DATA SHOWN below:

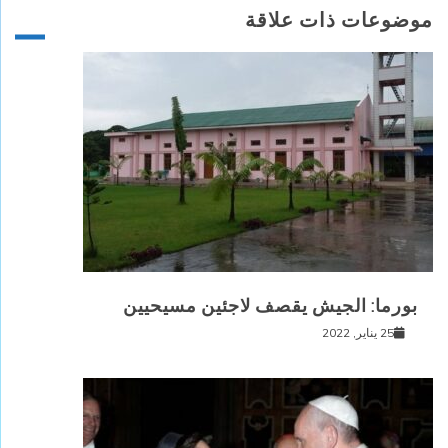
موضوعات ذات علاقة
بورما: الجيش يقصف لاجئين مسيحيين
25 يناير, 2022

End of DATA SHOWN.
DATA SHOWN below:

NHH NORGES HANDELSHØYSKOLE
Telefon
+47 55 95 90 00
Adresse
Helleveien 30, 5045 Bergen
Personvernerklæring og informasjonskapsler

End of DATA SHOWN.

TASK DESCRIPTION
From the material above, set down exactly the lines starting at the one with "55 95 90 00" and ending at the one with "Personvernerklæring og informasjonskapsler", end lines included.

PROBLEM SOLUTION
+47 55 95 90 00
Adresse
Helleveien 30, 5045 Bergen
Personvernerklæring og informasjonskapsler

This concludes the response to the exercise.